[Data entries]
__________________________________________________
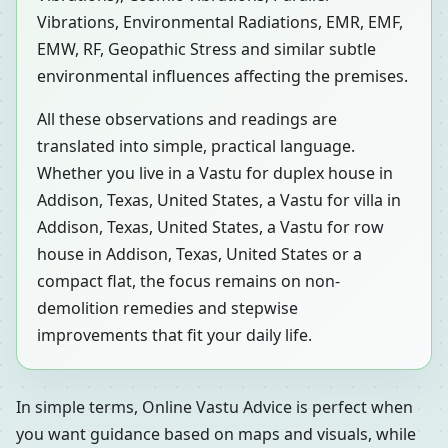
Vibrations, Environmental Radiations, EMR, EMF,
EMW, RF, Geopathic Stress and similar subtle
environmental influences affecting the premises.
All these observations and readings are
translated into simple, practical language.
Whether you live in a Vastu for duplex house in
Addison, Texas, United States, a Vastu for villa in
Addison, Texas, United States, a Vastu for row
house in Addison, Texas, United States or a
compact flat, the focus remains on non-
demolition remedies and stepwise
improvements that fit your daily life.
In simple terms, Online Vastu Advice is perfect when
you want guidance based on maps and visuals, while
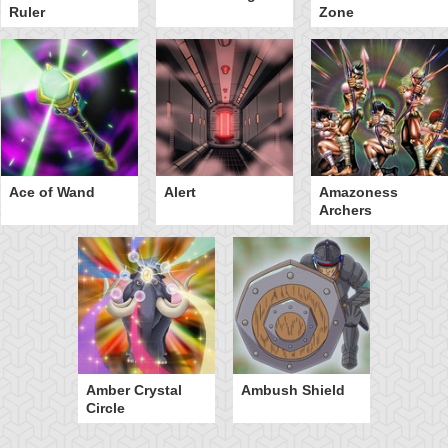
Ruler
Zone
Ace of Wand
Alert
Amazoness
Archers
Amber Crystal
Ambush Shield
Circle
__________________________________________________
* _ASSIGNED TASK_
Write out every record above exactly as it stands, but leave out the pictures.

* _EXERCISE ANSWER_
Vibrations, Environmental Radiations, EMR, EMF,
EMW, RF, Geopathic Stress and similar subtle
environmental influences affecting the premises.
All these observations and readings are
translated into simple, practical language.
Whether you live in a Vastu for duplex house in
Addison, Texas, United States, a Vastu for villa in
Addison, Texas, United States, a Vastu for row
house in Addison, Texas, United States or a
compact flat, the focus remains on non-
demolition remedies and stepwise
improvements that fit your daily life.
In simple terms, Online Vastu Advice is perfect when
you want guidance based on maps and visuals, while
Ruler
Zone
Ace of Wand
Alert
Amazoness
Archers
Amber Crystal
Ambush Shield
Circle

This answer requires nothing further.